Sturgeon, for her part, recalls the ­occasion vividly. “I was a shy teenager so it was a big thing for me,” she says. “I’d been trying to pluck up the courage for a long time … I didn’t know what reception I would get. Did they want a 16-year-old hanging about? I wasn’t a naturally extrovert teenager. My instinct would be to sit in my room and watch the election on telly. You know, I could easily not have decided to take that step. But I did, and the rest is history.”

Indeed. Twenty-four years from Tulsa, in 2011, Sturgeon found herself second-in-command in a majority SNP government with a mandate to seek a referendum on independence. Now, with the disappointment of that referendum behind her, she is standing on another threshold: the brink of power.

She admits to feeling, in this pivotal time in both her own life and the life of the country, a mix of trepidation and pride. We meet in her Scottish Parliament office. A Simpsons-yellow map framed on a wall shows all the SNP constituencies. A rosy apple on her desk suggests a gift left for a favourite teacher. She is wearing a red jacket over a black dress. Aged 44, she appears neat and poised; precise in speech. Her excellent hairdo brings to mind Rod Stewart (a favourite) in his early mod pomp.

This is a tremendous moment for her. Membership of the SNP has more than tripled since the referendum, polling suggests Labour could be all but wiped out in Scotland next year, and her personal approval ratings are shooting through the glass ceiling that she so ­recently shattered. Having been unable to secure divorce from the UK – which she took hard at first as a personal failure – she can at least console herself with this honeymoon, the most grandiloquent manifestation of which is her six-date tour of Scotland, including a forthcoming appearance at the 12,000-seat Hydro in Glasgow, a venue she is said to have sold-out faster than Kylie Minogue.

These appearances are, arguably, evidence of an emerging Cult Of Nicola in which she, not the party, becomes the ­focus of the faithful. Certainly, the decision to sell Sturgeon-branded merchandise has raised eyebrows. Hubristic or pure gallus? “Neither, actually, because it wasn’t my decision,” she replies. “Let’s just say I’m tholing the T-shirts.”

They are selling well, she’s told.

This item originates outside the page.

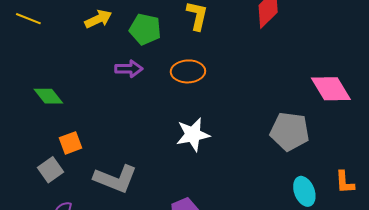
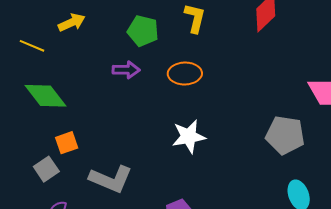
yellow line: (28, 19) -> (32, 46), moved
yellow arrow: (98, 19) -> (72, 22), moved
green diamond: (48, 96) -> (45, 96), size x1.4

But the figures which interest her more are in a recent poll suggesting that if a referendum were held again now, a majority – 52 per cent – of Scots would vote Yes. Sturgeon says she will decide in the latter part of next year whether there will be a commitment to another referendum in the 2016 manifesto. She would like to deliver independence as First Minister, but says she would be content – “if that’s how it pans out” – to govern as best she can without it.

What about Westminster? If there is a hung parliament in 2015, would her ­party come to an arrangement with ­Labour? “Anything’s possible. Well, not anything. We would never go into ­coalition with the Tories or prop them up in government.” She pauses, considers. “I wouldn’t rule out a coalition with Labour. We’d judge it on the basis of what we thought would give Scotland the best influence and the strongest voice. Something short of a ­coalition might be a better option – ­issue-by-issue support.”

Might partnership with Labour be a good way to secure a further referendum? In fact, she believes her government could stage another without Westminster agreement. It is in such hardball, square-go politics that her roots express themselves most forcibly. “There is a bit of a thrawnness and determination to plough your own furrow that comes from that Ayrshire character,” she says. “I’m Ayrshire born and bred and that’s definitely in me.”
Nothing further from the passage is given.